_TASK REQUIREMENTS_
Restate the listing below exactly, images excluded.
+++ MATERIAL PROVIDED
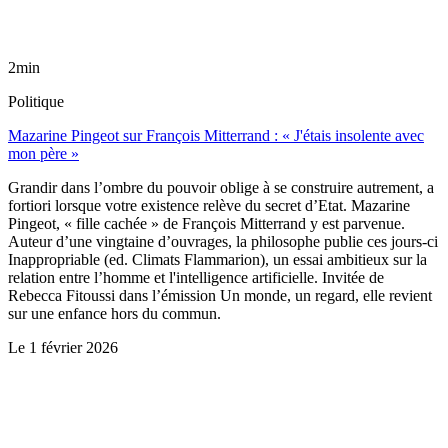
2min
Politique
Mazarine Pingeot sur François Mitterrand : « J'étais insolente avec
mon père »
Grandir dans l’ombre du pouvoir oblige à se construire autrement, a
fortiori lorsque votre existence relève du secret d’Etat. Mazarine
Pingeot, « fille cachée » de François Mitterrand y est parvenue.
Auteur d’une vingtaine d’ouvrages, la philosophe publie ces jours-ci
Inappropriable (ed. Climats Flammarion), un essai ambitieux sur la
relation entre l’homme et l'intelligence artificielle. Invitée de
Rebecca Fitoussi dans l’émission Un monde, un regard, elle revient
sur une enfance hors du commun.
Le
1 février 2026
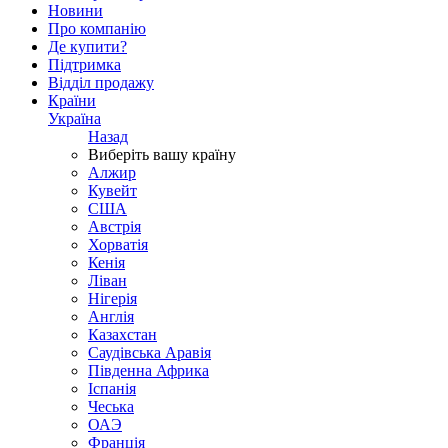
Новини
Про компанію
Де купити?
Підтримка
Відділ продажу
Країни
Україна
Назад
Виберіть вашу країну
Алжир
Кувейт
США
Австрія
Хорватія
Кенія
Ліван
Нігерія
Англія
Казахстан
Саудівська Аравія
Південна Африка
Іспанія
Чеська
ОАЭ
Франція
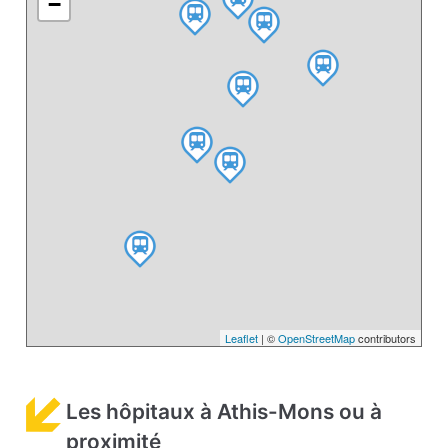
−
Leaflet
| ©
OpenStreetMap
contributors
Les hôpitaux à Athis-Mons ou à
proximité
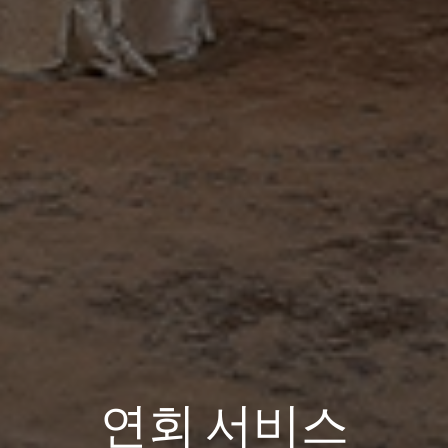
연회 서비스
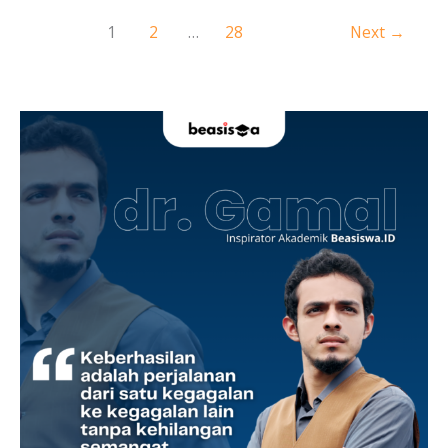
1
2
…
28
Next
→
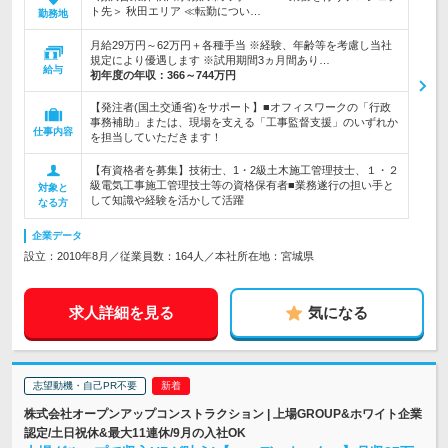
ト先＞ 秋田エリア ≪転勤につい…
勤務地
月給29万円～62万円＋各種手当 ※経験、年齢等を考慮し当社
規定により優遇します ※試用期間3ヵ月間あり…
給与
初年度の年収：
366～744万円
【発注者(国土交通省)をサポート】■オフィスワークの「行政
事務補助」または、現場を支える「工事監督支援」のいずれか
仕事内容
を担当していただきます！
【有資格者を募集】技術士、1・2級土木施工管理技士、１・２
級電気工事施工管理技士等の資格保有者■業務遂行の担い手と
対象と
して知識や経験を活かして活躍
なる方
企業データ
設立：2010年8月／従業員数：164人／本社所在地：宮城県
求人詳細を見る
気になる
志望動機・自己PR不要
株式会社オープンアップコンストラクション | 上場GROUP&ホワイト企業
認定/土日祝休&最大11連休/9月の入社OK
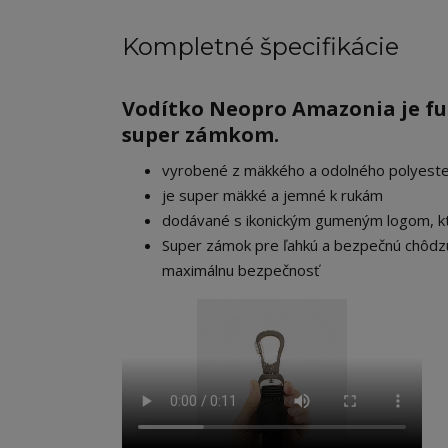
Kompletné špecifikácie
Vodítko Neopro Amazonia je fu
super zámkom.
vyrobené z mäkkého a odolného polyeste
je super mäkké a jemné k rukám
dodávané s ikonickým gumeným logom, ktor
Super zámok pre ľahkú a bezpečnú chôdz
maximálnu bezpečnosť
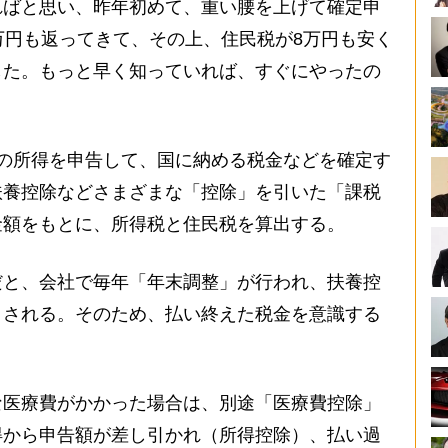
ればと思い、昨年初めて、重い腰を上げて確定申
万円も返ってきて、その上、住民税が8万円も安く
した。もっと早く知っていれば、すぐにやったの
の所得を申告して、国に納める税金などを確定す
扶養控除などさまざまな「控除」を引いた「課税
金額をもとに、所得税と住民税を算出する。
と、会社で毎年「年末調整」が行われ、扶養控
きされる。そのため、払い終えた税金を意識する
医療費がかかった場合は、別途「医療費控除」
得から申告額が差し引かれ（所得控除）、払い過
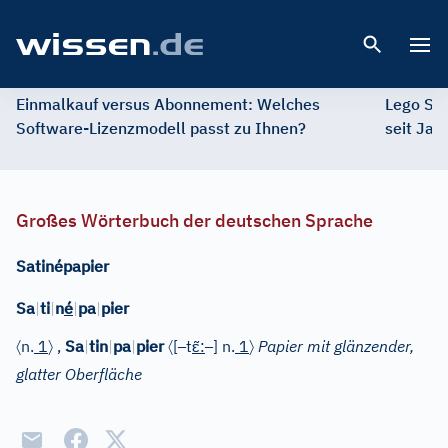
Open 
Einmalkauf versus Abonnement: Welches
Lego St
Software-Lizenzmodell passt zu Ihnen?
seit Jah
Großes Wörterbuch der deutschen Sprache
Satinépapier
Sa
|
ti
|
n
é
|
pa
|
pier
〈
〉
〈
–
ɛ̃
–
〉
n.
1
,
Sa
|
tin
|
pa
|
pier
[
t
:
]
n.
1
Papier mit glänzender,
glatter Oberfläche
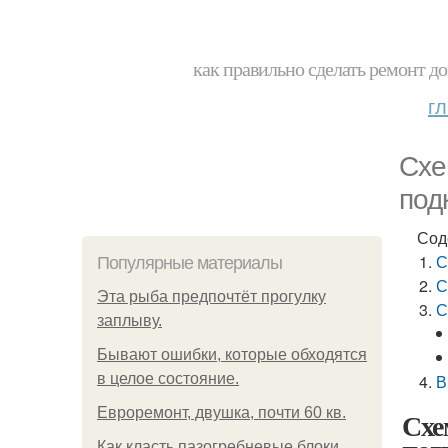
как правильно сделать ремонт до
г
Схе
под
Сод
С
Популярные материалы
С
Эта рыба предпочтёт прогулку
С
заплыву.
Бывают ошибки, которые обходятся
в целое состояние.
В
Евроремонт, двушка, почти 60 кв.
Схе
Как класть пазогребневые блоки.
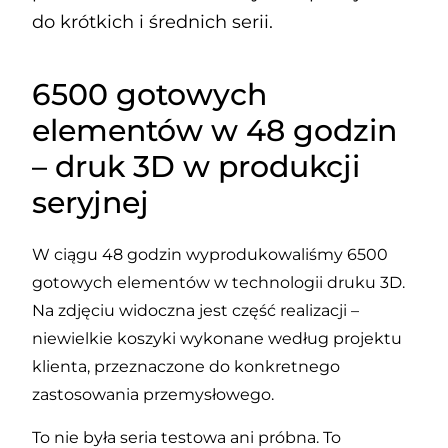
do krótkich i średnich serii.
6500 gotowych
elementów w 48 godzin
– druk 3D w produkcji
seryjnej
W ciągu 48 godzin wyprodukowaliśmy 6500
gotowych elementów w technologii druku 3D.
Na zdjęciu widoczna jest część realizacji –
niewielkie koszyki wykonane według projektu
klienta, przeznaczone do konkretnego
zastosowania przemysłowego.
To nie była seria testowa ani próbna. To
++++++
_FINAL ANSWER_
2min
Politique
Mazarine Pingeot sur François Mitterrand : « J'étais insolente avec
mon père »
Grandir dans l’ombre du pouvoir oblige à se construire autrement, a
fortiori lorsque votre existence relève du secret d’Etat. Mazarine
Pingeot, « fille cachée » de François Mitterrand y est parvenue.
Auteur d’une vingtaine d’ouvrages, la philosophe publie ces jours-ci
Inappropriable (ed. Climats Flammarion), un essai ambitieux sur la
relation entre l’homme et l'intelligence artificielle. Invitée de
Rebecca Fitoussi dans l’émission Un monde, un regard, elle revient
sur une enfance hors du commun.
Le
1 février 2026
Новини
Про компанію
Де купити?
Підтримка
Відділ продажу
Країни
Україна
Назад
Виберіть вашу країну
Алжир
Кувейт
США
Австрія
Хорватія
Кенія
Ліван
Нігерія
Англія
Казахстан
Саудівська Аравія
Південна Африка
Іспанія
Чеська
ОАЭ
Франція
−
Leaflet
| ©
OpenStreetMap
contributors
Les hôpitaux à Athis-Mons ou à
proximité
연회 서비스
1
2
…
28
Next
→
ト先＞ 秋田エリア ≪転勤につい…
勤務地
月給29万円～62万円＋各種手当 ※経験、年齢等を考慮し当社
規定により優遇します ※試用期間3ヵ月間あり…
給与
初年度の年収：
366～744万円
【発注者(国土交通省)をサポート】■オフィスワークの「行政
事務補助」または、現場を支える「工事監督支援」のいずれか
仕事内容
を担当していただきます！
【有資格者を募集】技術士、1・2級土木施工管理技士、１・２
級電気工事施工管理技士等の資格保有者■業務遂行の担い手と
対象と
して知識や経験を活かして活躍
なる方
企業データ
設立：2010年8月／従業員数：164人／本社所在地：宮城県
求人詳細を見る
気になる
志望動機・自己PR不要
株式会社オープンアップコンストラクション | 上場GROUP&ホワイト企業
認定/土日祝休&最大11連休/9月の入社OK
Kompletné špecifikácie
Vodítko Neopro Amazonia je fu
super zámkom.
vyrobené z mäkkého a odolného polyeste
je super mäkké a jemné k rukám
dodávané s ikonickým gumeným logom, ktor
Super zámok pre ľahkú a bezpečnú chôdz
maximálnu bezpečnosť
ればと思い、昨年初めて、重い腰を上げて確定申
万円も返ってきて、その上、住民税が8万円も安く
した。もっと早く知っていれば、すぐにやったの
の所得を申告して、国に納める税金などを確定す
扶養控除などさまざまな「控除」を引いた「課税
金額をもとに、所得税と住民税を算出する。
と、会社で毎年「年末調整」が行われ、扶養控
きされる。そのため、払い終えた税金を意識する
医療費がかかった場合は、別途「医療費控除」
得から申告額が差し引かれ（所得控除）、払い過
Open 
Einmalkauf versus Abonnement: Welches
Lego St
Software-Lizenzmodell passt zu Ihnen?
seit Jah
Großes Wörterbuch der deutschen Sprache
Satinépapier
Sa
|
ti
|
n
é
|
pa
|
pier
〈
〉
〈
–
ɛ̃
–
〉
n.
1
,
Sa
|
tin
|
pa
|
pier
[
t
:
]
n.
1
Papier mit glänzender,
glatter Oberfläche
как правильно сделать ремонт до
г
Схе
под
Сод
С
Популярные материалы
С
Эта рыба предпочтёт прогулку
С
заплыву.
Бывают ошибки, которые обходятся
в целое состояние.
В
Евроремонт, двушка, почти 60 кв.
Схе
Как класть пазогребневые блоки.
do krótkich i średnich serii.
6500 gotowych
elementów w 48 godzin
– druk 3D w produkcji
seryjnej
W ciągu 48 godzin wyprodukowaliśmy 6500
gotowych elementów w technologii druku 3D.
Na zdjęciu widoczna jest część realizacji –
niewielkie koszyki wykonane według projektu
klienta, przeznaczone do konkretnego
zastosowania przemysłowego.
To nie była seria testowa ani próbna. To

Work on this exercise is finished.